Metadata-Version: 2.1
Name: EredesScraper
Version: 0.0.6
Summary: Selenium-based web scraper to extract data from e-Redes website and load it into database storage.
License: MIT
Author: Ricardo Filipe dos Santos
Author-email: ricardofilipecdsantos@gmail.com
Requires-Python: >=3.11,<3.13
Classifier: License :: OSI Approved :: MIT License
Classifier: Programming Language :: Python :: 3
Classifier: Programming Language :: Python :: 3.11
Requires-Dist: influxdb-client (>=1.38.0,<2.0.0)
Requires-Dist: openpyxl (>=3.1.2,<4.0.0)
Requires-Dist: pandas (>=2.1.1,<3.0.0)
Requires-Dist: pyyaml (>=6.0.1,<7.0.0)
Requires-Dist: selenium (>=4.14.0,<5.0.0)
Requires-Dist: webdriver-manager (>=4.0.1,<5.0.0)
Description-Content-Type: text/markdown

# E-REDES Scraper
## Description
This is a web scraper that collects data from the E-REDES website and stores it in a database.
Since there is no exposed interface to the data, the web scraper is the only approach available to collect it.
A high-level of the process is:
1. The scraper collects the data from the E-REDES website.
2. A file with the energy consumption readings is downloaded.
3. The file is parsed and the data is compared to the data in the database to determine if there are new readings.
4. If there are new readings, they are stored in the database.

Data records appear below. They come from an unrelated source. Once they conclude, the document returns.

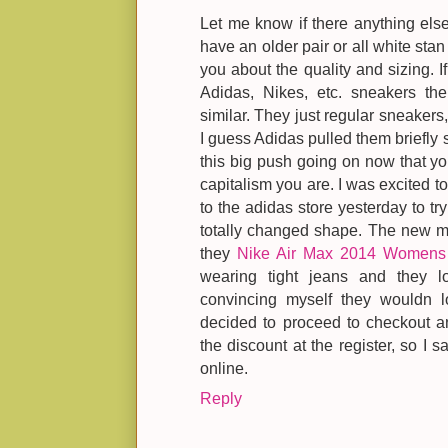
Let me know if there anything else
have an older pair or all white stan
you about the quality and sizing. I
Adidas, Nikes, etc. sneakers th
similar. They just regular sneakers,
I guess Adidas pulled them briefly 
this big push going on now that you
capitalism you are. I was excited t
to the adidas store yesterday to tr
totally changed shape. The new m
they
Nike Air Max 2014 Womens
wearing tight jeans and they 
convincing myself they wouldn l
decided to proceed to checkout a
the discount at the register, so I s
online.
Reply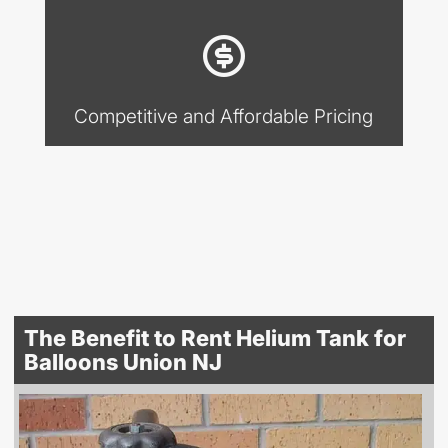
Competitive and Affordable Pricing
The Benefit to Rent Helium Tank for
Balloons Union NJ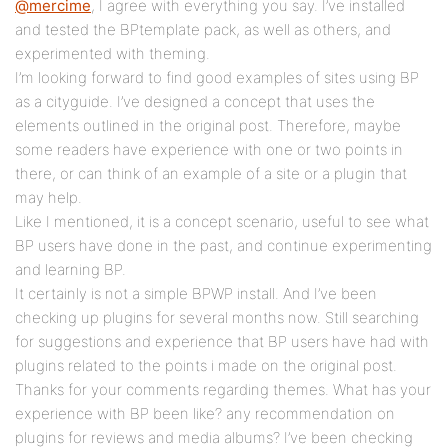
@mercime
, I agree with everything you say. I’ve installed
and tested the BPtemplate pack, as well as others, and
experimented with theming.
I’m looking forward to find good examples of sites using BP
as a cityguide. I’ve designed a concept that uses the
elements outlined in the original post. Therefore, maybe
some readers have experience with one or two points in
there, or can think of an example of a site or a plugin that
may help.
Like I mentioned, it is a concept scenario, useful to see what
BP users have done in the past, and continue experimenting
and learning BP.
It certainly is not a simple BPWP install. And I’ve been
checking up plugins for several months now. Still searching
for suggestions and experience that BP users have had with
plugins related to the points i made on the original post.
Thanks for your comments regarding themes. What has your
experience with BP been like? any recommendation on
plugins for reviews and media albums? I’ve been checking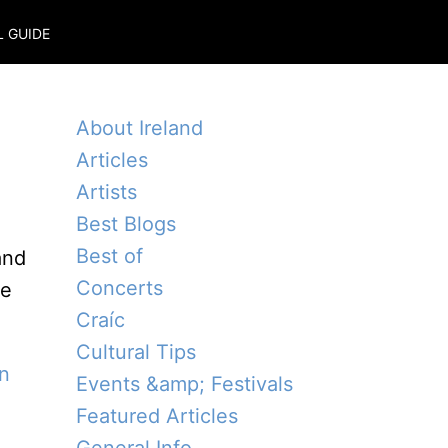
L GUIDE
About Ireland
Articles
Artists
Best Blogs
Best of
and
Concerts
e
Craíc
Cultural Tips
in
Events &amp; Festivals
Featured Articles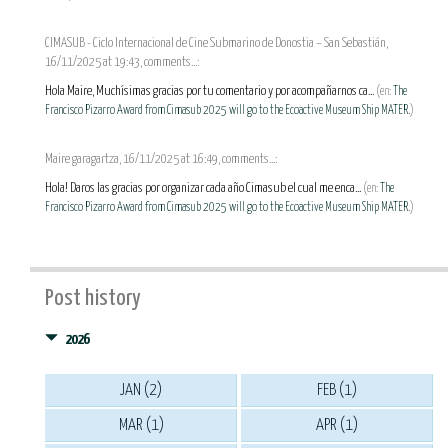
CIMASUB - Ciclo Internacional de Cine Submarino de Donostia – San Sebastián,
16/11/2025 at 19:43, comments...:
Hola Maire, Muchísimas gracias por tu comentario y por acompañarnos ca...
(en:
The
Francisco Pizarro Award from Cimasub 2025 will go to the Ecoactive Museum Ship MATER.
)
Maire garagartza, 16/11/2025 at 16:49, comments...:
Hola! Daros las gracias por organizar cada año Cimasub el cual me enca...
(en:
The
Francisco Pizarro Award from Cimasub 2025 will go to the Ecoactive Museum Ship MATER.
)
Post history
2026
JAN (2)
FEB (1)
MAR (1)
APR (1)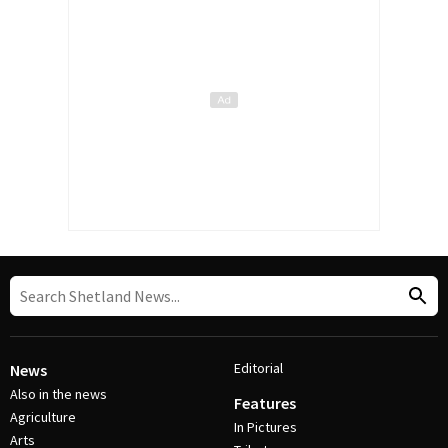
Editorial
News
Also in the news
Features
Agriculture
In Pictures
Arts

> :information_source: This package supports E-REDES website available at time of writing 23/10/2023. 
> The entrypoint for the scraper is the page https://balcaodigital.e-redes.pt/login.

## Installation
The package can be installed using pip:
```bash
pip install EredesScraper
```

## Configuration
Usage is based on a YAML configuration file.  
A `config.yml` is used to specify the credentials for the E-REDES website and 
the database connection. Currently, **only InfluxDB is supported** as a database sink.  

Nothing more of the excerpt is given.